### What is required
Filter the entries for the word "Thema". Copy each line in which it occurs.
BEGIN Extracted records
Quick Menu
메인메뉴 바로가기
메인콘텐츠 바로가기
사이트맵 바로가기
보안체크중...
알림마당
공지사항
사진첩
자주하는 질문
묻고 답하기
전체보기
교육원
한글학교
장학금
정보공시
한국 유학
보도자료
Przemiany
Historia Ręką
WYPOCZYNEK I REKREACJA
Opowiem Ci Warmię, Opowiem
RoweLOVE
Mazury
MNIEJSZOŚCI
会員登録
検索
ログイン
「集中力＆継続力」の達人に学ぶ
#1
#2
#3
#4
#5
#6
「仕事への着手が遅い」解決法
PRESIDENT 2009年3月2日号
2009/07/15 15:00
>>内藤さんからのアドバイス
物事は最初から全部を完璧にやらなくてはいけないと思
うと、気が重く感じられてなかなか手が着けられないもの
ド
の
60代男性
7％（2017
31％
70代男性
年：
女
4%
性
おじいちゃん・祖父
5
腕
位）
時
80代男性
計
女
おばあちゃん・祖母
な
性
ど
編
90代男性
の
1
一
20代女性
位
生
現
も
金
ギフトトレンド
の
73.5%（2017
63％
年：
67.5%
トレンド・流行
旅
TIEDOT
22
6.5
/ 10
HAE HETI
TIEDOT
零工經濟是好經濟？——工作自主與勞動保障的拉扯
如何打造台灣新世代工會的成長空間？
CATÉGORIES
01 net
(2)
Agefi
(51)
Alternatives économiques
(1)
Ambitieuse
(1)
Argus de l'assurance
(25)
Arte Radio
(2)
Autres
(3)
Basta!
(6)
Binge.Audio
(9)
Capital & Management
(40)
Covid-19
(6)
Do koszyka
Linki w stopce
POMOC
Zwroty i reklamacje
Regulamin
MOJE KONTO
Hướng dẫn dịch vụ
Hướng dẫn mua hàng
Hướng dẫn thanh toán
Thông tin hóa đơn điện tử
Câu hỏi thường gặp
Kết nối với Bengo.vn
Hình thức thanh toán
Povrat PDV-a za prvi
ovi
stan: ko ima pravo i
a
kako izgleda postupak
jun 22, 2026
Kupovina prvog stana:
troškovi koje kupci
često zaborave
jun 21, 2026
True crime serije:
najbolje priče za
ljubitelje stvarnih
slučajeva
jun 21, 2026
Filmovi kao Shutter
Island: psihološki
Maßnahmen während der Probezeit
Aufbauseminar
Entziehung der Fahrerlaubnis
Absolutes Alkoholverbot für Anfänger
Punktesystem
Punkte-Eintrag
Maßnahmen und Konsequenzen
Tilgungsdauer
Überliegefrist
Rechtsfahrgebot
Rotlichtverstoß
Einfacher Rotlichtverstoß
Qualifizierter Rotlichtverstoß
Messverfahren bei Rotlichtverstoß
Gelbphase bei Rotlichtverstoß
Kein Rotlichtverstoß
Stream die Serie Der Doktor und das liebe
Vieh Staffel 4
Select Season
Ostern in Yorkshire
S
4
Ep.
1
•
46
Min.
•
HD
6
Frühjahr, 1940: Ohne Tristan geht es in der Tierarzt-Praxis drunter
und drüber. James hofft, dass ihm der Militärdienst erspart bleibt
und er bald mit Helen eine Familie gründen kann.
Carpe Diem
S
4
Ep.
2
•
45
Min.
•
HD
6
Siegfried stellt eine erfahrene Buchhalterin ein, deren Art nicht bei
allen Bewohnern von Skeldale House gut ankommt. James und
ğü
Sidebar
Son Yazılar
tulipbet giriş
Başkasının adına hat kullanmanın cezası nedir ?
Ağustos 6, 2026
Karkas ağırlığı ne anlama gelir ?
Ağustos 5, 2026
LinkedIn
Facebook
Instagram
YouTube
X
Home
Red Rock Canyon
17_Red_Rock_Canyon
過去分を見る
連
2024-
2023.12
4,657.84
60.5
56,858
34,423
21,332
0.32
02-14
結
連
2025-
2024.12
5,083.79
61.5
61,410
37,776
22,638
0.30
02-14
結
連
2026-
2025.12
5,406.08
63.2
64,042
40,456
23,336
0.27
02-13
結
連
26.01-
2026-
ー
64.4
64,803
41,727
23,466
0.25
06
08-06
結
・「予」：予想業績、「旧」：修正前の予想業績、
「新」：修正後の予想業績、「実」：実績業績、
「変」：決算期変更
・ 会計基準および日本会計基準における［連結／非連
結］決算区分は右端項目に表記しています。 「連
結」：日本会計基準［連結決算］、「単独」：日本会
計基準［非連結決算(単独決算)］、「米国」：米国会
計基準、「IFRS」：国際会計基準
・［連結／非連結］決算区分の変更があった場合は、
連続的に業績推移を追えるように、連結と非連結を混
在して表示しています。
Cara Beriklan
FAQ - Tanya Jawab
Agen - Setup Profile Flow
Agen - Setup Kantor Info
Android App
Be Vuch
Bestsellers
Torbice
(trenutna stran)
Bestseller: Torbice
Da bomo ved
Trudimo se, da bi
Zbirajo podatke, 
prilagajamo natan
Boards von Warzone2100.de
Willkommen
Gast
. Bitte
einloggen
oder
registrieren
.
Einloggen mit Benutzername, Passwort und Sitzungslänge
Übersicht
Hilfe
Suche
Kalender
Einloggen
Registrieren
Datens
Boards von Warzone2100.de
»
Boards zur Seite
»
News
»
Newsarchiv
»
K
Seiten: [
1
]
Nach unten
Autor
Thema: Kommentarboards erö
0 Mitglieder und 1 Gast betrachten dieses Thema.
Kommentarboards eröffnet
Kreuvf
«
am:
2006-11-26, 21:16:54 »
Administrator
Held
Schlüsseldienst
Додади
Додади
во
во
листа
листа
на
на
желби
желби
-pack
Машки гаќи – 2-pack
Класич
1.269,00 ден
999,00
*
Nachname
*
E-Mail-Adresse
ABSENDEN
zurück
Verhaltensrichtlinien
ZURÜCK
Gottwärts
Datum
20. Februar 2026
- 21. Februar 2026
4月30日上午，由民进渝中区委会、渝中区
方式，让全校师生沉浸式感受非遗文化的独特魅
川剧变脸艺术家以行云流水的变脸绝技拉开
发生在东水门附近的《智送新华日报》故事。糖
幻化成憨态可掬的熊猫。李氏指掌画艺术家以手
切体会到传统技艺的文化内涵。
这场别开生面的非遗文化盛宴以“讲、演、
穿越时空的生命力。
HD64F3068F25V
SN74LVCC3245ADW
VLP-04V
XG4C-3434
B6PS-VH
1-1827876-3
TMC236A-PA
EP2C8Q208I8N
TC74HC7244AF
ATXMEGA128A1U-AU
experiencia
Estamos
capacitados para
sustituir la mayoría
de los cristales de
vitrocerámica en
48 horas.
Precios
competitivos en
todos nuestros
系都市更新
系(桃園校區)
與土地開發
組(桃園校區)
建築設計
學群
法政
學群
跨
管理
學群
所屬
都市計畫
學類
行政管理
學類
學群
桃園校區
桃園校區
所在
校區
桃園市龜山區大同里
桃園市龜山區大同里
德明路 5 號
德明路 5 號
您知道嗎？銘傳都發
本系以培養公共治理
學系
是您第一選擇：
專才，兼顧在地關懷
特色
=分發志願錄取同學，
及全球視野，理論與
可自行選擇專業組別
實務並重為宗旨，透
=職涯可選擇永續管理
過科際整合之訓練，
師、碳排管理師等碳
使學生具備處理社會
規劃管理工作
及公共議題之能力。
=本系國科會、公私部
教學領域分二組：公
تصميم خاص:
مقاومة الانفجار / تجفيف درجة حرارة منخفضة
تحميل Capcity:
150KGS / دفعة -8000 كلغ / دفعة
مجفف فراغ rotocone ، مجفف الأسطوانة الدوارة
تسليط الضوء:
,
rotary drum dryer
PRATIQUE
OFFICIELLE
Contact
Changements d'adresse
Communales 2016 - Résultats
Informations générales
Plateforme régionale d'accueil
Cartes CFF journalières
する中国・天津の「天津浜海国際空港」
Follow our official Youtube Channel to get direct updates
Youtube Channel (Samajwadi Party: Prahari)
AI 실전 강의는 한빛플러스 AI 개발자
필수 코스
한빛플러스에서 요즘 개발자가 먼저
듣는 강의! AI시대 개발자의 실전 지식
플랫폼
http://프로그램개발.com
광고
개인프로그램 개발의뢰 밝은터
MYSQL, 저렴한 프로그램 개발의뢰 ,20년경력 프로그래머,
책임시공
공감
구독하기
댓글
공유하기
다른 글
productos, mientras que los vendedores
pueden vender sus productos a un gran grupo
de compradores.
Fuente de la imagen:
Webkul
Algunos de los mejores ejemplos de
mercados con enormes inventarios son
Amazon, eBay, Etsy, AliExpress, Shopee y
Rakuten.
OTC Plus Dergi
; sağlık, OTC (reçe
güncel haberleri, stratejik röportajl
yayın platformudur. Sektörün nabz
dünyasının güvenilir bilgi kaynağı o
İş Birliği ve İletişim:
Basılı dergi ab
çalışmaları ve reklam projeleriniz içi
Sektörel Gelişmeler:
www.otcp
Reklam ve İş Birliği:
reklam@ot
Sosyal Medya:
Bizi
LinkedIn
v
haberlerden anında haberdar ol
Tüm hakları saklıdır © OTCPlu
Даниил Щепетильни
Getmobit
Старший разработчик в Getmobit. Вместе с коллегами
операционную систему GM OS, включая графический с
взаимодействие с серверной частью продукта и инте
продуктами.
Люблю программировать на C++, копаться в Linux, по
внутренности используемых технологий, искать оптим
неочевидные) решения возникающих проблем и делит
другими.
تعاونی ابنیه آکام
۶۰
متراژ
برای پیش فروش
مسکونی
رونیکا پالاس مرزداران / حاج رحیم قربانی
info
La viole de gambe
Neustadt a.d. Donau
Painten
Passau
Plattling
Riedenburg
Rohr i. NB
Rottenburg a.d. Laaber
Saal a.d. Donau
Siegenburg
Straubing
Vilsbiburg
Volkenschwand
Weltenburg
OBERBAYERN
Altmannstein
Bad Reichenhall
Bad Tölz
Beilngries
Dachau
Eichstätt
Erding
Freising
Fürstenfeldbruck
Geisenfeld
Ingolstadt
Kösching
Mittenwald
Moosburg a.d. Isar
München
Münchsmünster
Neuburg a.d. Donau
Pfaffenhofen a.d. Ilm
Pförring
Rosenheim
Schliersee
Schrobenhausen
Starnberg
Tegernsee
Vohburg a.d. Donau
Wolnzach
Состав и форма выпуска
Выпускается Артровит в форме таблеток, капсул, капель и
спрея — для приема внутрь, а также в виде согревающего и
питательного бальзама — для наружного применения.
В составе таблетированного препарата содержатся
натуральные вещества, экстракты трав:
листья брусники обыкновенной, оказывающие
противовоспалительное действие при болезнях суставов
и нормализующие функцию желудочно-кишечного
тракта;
END Extracted records
### Problem solution
Thema: Kommentarboards erö
0 Mitglieder und 1 Gast betrachten dieses Thema.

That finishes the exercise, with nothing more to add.